◆ What to do ◆
Find the lines of data that contain the string "İSTANBUL", then list them.

Transcribed page contents
++++++++

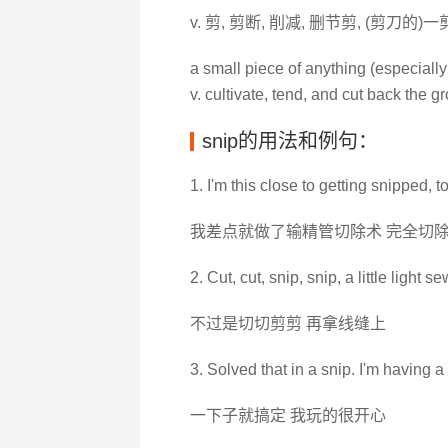
v. 剪, 剪断, 削减, 删节剪, (剪刀的)
a small piece of anything (especially
v. cultivate, tend, and cut back the g
snip的用法和例句：
1. I'm this close to getting snipped, t
我差点就做了输精管切除术 完全切
2. Cut, cut, snip, snip, a little light s
不过是切切剪剪 再拿线缝上
3. Solved that in a snip. I'm having a 
一下子就搞定 我玩的很开心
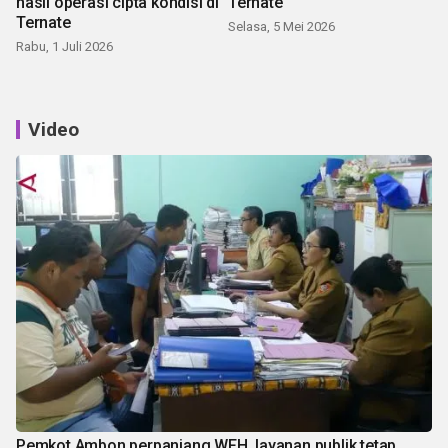
hasil operasi cipta kondisi di
Ternate
Ternate
Selasa, 5 Mei 2026
Rabu, 1 Juli 2026
Video
Pemkot Ambon perpanjang WFH, layanan publik tetap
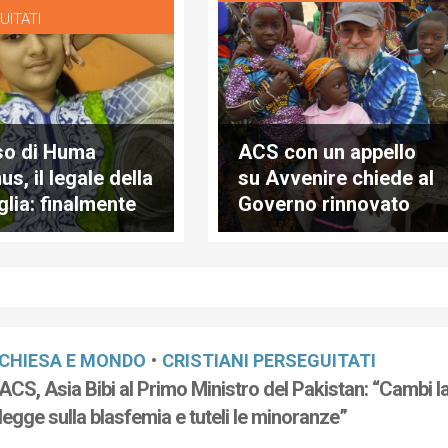
UITATI
aso di Huma
ACS con un appello
s, il legale della
su Avvenire chiede al
glia: finalmente
Governo rinnovato
ato di arresto
impegno per la
 rapitori
liberazione di Padre
Maccalli
CHIESA E MONDO
•
CRISTIANI PERSEGUITATI
ACS, Asia Bibi al Primo Ministro del Pakistan: “Cambi l
legge sulla blasfemia e tuteli le minoranze”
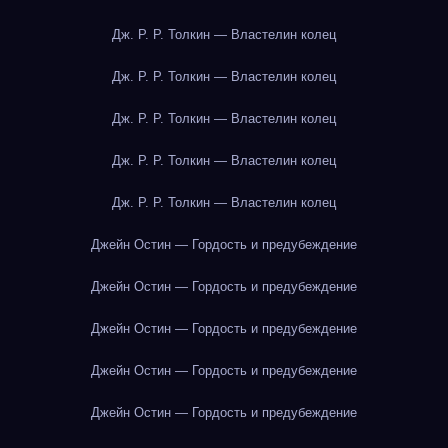
Дж. Р. Р. Толкин — Властелин колец
Дж. Р. Р. Толкин — Властелин колец
Дж. Р. Р. Толкин — Властелин колец
Дж. Р. Р. Толкин — Властелин колец
Дж. Р. Р. Толкин — Властелин колец
Джейн Остин — Гордость и предубеждение
Джейн Остин — Гордость и предубеждение
Джейн Остин — Гордость и предубеждение
Джейн Остин — Гордость и предубеждение
Джейн Остин — Гордость и предубеждение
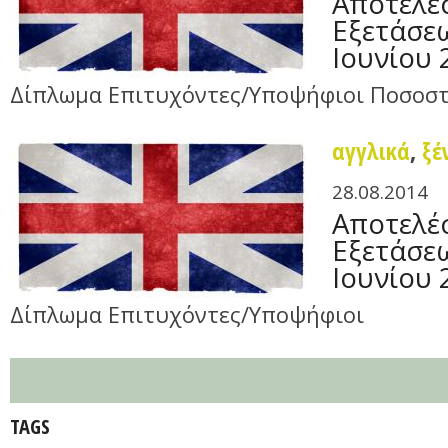
Αποτελέ
Εξετάσε
Ιουνίου 
Δίπλωμα Επιτυχόντες/Υποψήφιοι Ποσοστ
αγγλικά
,
ξέ
28.08.2014
Αποτελέ
Εξετάσε
Ιουνίου 
Δίπλωμα Επιτυχόντες/Υποψήφιοι
TAGS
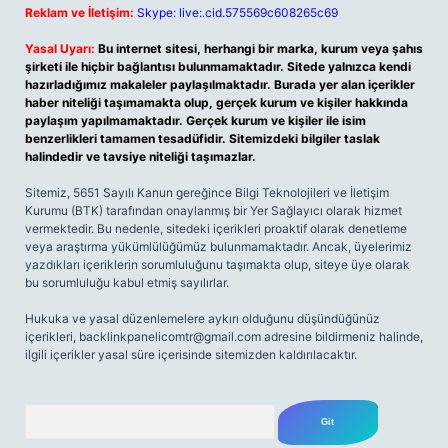
Reklam ve İletişim:
Skype: live:.cid.575569c608265c69
Yasal Uyarı:
Bu internet sitesi, herhangi bir marka, kurum veya şahıs
şirketi ile hiçbir bağlantısı bulunmamaktadır. Sitede yalnızca kendi
hazırladığımız makaleler paylaşılmaktadır. Burada yer alan içerikler
haber niteliği taşımamakta olup, gerçek kurum ve kişiler hakkında
paylaşım yapılmamaktadır. Gerçek kurum ve kişiler ile isim
benzerlikleri tamamen tesadüfidir. Sitemizdeki bilgiler taslak
halindedir ve tavsiye niteliği taşımazlar.
Sitemiz, 5651 Sayılı Kanun gereğince Bilgi Teknolojileri ve İletişim
Kurumu (BTK) tarafından onaylanmış bir Yer Sağlayıcı olarak hizmet
vermektedir. Bu nedenle, sitedeki içerikleri proaktif olarak denetleme
veya araştırma yükümlülüğümüz bulunmamaktadır. Ancak, üyelerimiz
yazdıkları içeriklerin sorumluluğunu taşımakta olup, siteye üye olarak
bu sorumluluğu kabul etmiş sayılırlar.
Hukuka ve yasal düzenlemelere aykırı olduğunu düşündüğünüz
içerikleri,
backlinkpanelicomtr@gmail.com
adresine bildirmeniz halinde,
ilgili içerikler yasal süre içerisinde sitemizden kaldırılacaktır.
Arama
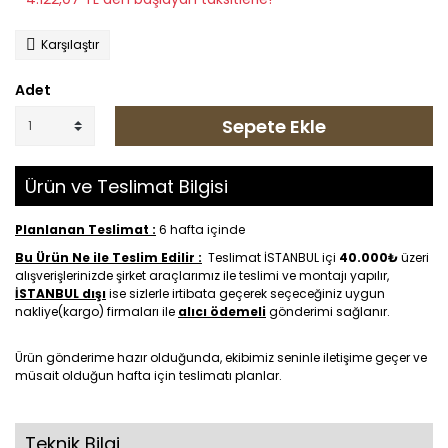
Karşılaştır
Adet
Sepete Ekle
Ürün ve Teslimat Bilgisi
Planlanan Teslimat :
6 hafta içinde
Bu Ürün Ne ile Teslim Edilir :
Teslimat İSTANBUL içi
40.000₺
üzeri
alışverişlerinizde şirket araçlarımız ile teslimi ve montajı yapılır,
İSTANBUL dışı
ise sizlerle irtibata geçerek seçeceğiniz uygun
nakliye(kargo) firmaları ile
alıcı ödemeli
gönderimi sağlanır.
Ürün gönderime hazır olduğunda, ekibimiz seninle iletişime geçer ve
müsait olduğun hafta için teslimatı planlar.
Teknik Bilgi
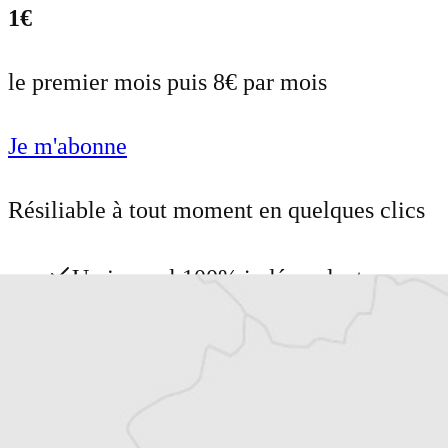
1€
le premier mois puis 8€ par mois
Je m'abonne
Résiliable à tout moment en quelques clics
Un journal 100% indépendant
Accédez à des fonctionnalités
exclusives
Explorez +10 ans d’archives sur les
Balkans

++++++++

◆ Response to this task ◆
Teslimat İSTANBUL içi
İSTANBUL dışı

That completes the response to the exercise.